On the other hand, the Wall St. Journal’s editorial board responded: “Is that all there is?” In their view, nothing serious was involved. It was merely “a dispute over documents” they said. DOJ should have gone to a district court and gotten a court order to safely handle the documents, they said. “If you’re going to indict a former President, you’d better have him dead to rights on something bigger than mishandling documents,” they concluded.
It’s almost as if the WSJ editors have no interest in protecting the interests of the US capitalist class! After all, they gloss over the “little detail” that some of these documents contained material received directly from spies in other countries – material that could reveal who those spies are. Other documents contain intercepts of foreign governments’ communications. These intercepts could reveal the methods the CIA or other government agencies use to spy on other countries.
How to explain this extreme divergence in views?
On the one side, the NY Times editors represent the thinking of the mainstream of the US capitalist class. That mainstream figures that they have ruled more or less stably for 157 years through convincing the great majority of the population that we all have common interests together – workers, small business owners (including family farmers) and the major capitalists themselves. At times they had to use some brute repression and they continually had to keep the pot of racial, gender and similar oppression simmering while preventing it from boiling over. Overall, this system worked quite well for them. Of course, the fact of the enormous wealth and power of the US capitalist class were the material basis for this success.
Challenges to US capitalist class
Now that material basis is dissolving like a sand castle before the incoming tide, and US capitalism faces multiple challenges:
- First is the ongoing economic crisis. The globalization of capitalist investment and distribution of production has not led to an increased rate of profit. On the contrary, as Marxist economist Michael Roberts has documented there has been a steady decline in the rate of profit both for US capitalism and globally.(Note: The rate of profit refers to the rate of profit for production of goods and services vs. mere speculation.) This crisis requires a steady attack on the standard of living of the US working class.
- Second is the continual erosion of the global power of US capitalism and its ability to maintain a stable world order. After the collapse of the Soviet Union and the return to capitalism in China, the US capitalist strategists thought they had permanently resolved their problems. They would be the one and only super power for all time – “the end of history” as one of their strategists (Francis Fukuyama) called it. (It’s incredible that he is still considered a serious thinker!) On the contrary, the end of the Soviet Union meant the end of all the rest of the capitalist world having to huddle together under the protective wing of US capitalism. Then the rise of Russian and Chinese imperialist rivals meant a fragmentation in the world order that is unprecedented since the Russian Revolution. The result has been that a whole host of secondary and even lesser powers are feeling their oats and the world capitalist order is fragmenting.
- Third is the mounting disaster of global climate disruption. The results of that disruption are just as chaotic as is the fragmentation of the world capitalist disorder.

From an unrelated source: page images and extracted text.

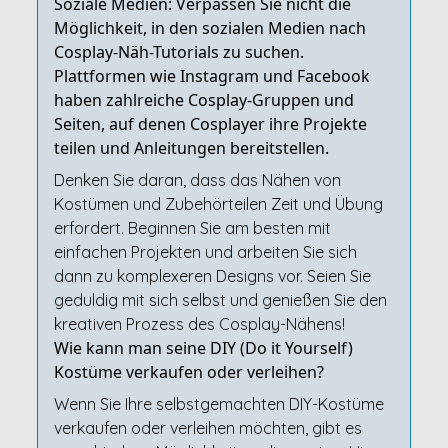
Soziale Medien: Verpassen Sie nicht die
Möglichkeit, in den sozialen Medien nach
Cosplay-Näh-Tutorials zu suchen.
Plattformen wie Instagram und Facebook
haben zahlreiche Cosplay-Gruppen und
Seiten, auf denen Cosplayer ihre Projekte
teilen und Anleitungen bereitstellen.
Denken Sie daran, dass das Nähen von
Kostümen und Zubehörteilen Zeit und Übung
erfordert. Beginnen Sie am besten mit
einfachen Projekten und arbeiten Sie sich
dann zu komplexeren Designs vor. Seien Sie
geduldig mit sich selbst und genießen Sie den
kreativen Prozess des Cosplay-Nähens!
Wie kann man seine DIY (Do it Yourself)
Kostüme verkaufen oder verleihen?
Wenn Sie Ihre selbstgemachten DIY-Kostüme
verkaufen oder verleihen möchten, gibt es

The MAGA crowd: They represent the greatest threat to stability in the eyes of the majority of the capitalist class
Mainstream View
The mainstream of the US capitalist class is represented by the NY Times editorial board (as well as such editors as those of the Washington Post, the Atlantic magazine, Foreign Affairs and also the producers of CNN and MSNBC). Their view is that the principle domestic threat to US stability is the MAGA crowd. That same NY Times editorial summarized that threat: “The risks of political escalation are obvious [if Trump is indicted]. The Democratic and Republican parties are already in the thick of a cycle of retribution that could last generations…..There is an even more immediate threat of further violence, and it is a possibility that Americans should, sadly, be prepared for…. Mr. Trump’s actions as a public official, like no others since the Civil War, attacked the heart of our system of government. He used the power of his office to subvert the rule of law. If we hesitate to call those actions and their perpetrator criminal, then we are saying he is above the law and giving license to future presidents to do whatever they want.”
In other words, there is no clear and present domestic danger other than from Trump and his MAGA crowd, which numbers in the tens of millions. They must be stopped or else the means of rule which have succeeded for over 150 years are under threat. This threat must be stopped. They think it can be done so by cutting off the head, that is to say by eliminating Trump’s domination of the Republican Party and undermining him within the MAGA base.
WSJ Wing’s View
On the other hand, there is the wing of the US capitalist class represented by the WSJ editorial board. They could be considered extremely short sighted… or actually just the opposite. The WSJ editors were won over to Trump when he pushed through his enormous tax bonanza to US capitalists shortly after he first took office back in 2017. His attacks on environmental protections also warmed the hearts of these capitalists. As for Trump’s appeals to bigotry of all sorts: They figure “what was the harm since it added to the confusion of the real enemy, which is the working class?” They didn’t like his isolationist economic policies nor his links with Putin. Nor do they like his inability to think beyond his own personal self-interest and his incompetence due to his extreme narcissism. But he has performed yeoman service winning over a huge chunk of the working class. And he did this with his personal, carnival barker appeal. There is nobody else on the scene who could have accomplished this to the extent that Trump did – not Marjorie Taylor Greene, not Ron DeSantis and not Josh Hawley. So they are willing to take the bad with the good.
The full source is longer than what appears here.